THE TASK - Return each line of the records holding the string "երկրի".

++++++++++

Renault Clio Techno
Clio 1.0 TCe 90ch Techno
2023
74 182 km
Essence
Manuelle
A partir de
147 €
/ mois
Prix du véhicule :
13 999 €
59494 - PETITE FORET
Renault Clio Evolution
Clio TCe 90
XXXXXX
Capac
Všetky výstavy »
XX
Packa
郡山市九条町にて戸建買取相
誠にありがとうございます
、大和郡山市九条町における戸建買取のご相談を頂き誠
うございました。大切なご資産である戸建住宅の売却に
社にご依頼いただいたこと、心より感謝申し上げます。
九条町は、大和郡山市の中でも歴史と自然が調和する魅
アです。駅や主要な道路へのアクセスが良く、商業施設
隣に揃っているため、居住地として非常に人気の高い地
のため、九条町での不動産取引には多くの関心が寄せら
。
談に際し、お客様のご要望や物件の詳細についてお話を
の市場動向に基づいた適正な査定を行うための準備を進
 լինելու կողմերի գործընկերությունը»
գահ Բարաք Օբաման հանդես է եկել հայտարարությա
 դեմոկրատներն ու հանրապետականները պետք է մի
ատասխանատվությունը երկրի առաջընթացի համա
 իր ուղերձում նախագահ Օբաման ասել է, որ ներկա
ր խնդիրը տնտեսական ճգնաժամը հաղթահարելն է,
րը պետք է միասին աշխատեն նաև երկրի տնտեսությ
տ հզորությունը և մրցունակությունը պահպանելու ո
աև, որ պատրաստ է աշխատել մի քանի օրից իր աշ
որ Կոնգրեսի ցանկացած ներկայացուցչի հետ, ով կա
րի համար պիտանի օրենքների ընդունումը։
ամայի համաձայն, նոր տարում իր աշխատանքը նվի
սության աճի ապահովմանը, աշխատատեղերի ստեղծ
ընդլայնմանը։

++++++++++

RESULT OF THIS EXERCISE -
ատասխանատվությունը երկրի առաջընթացի համա
րը պետք է միասին աշխատեն նաև երկրի տնտեսությ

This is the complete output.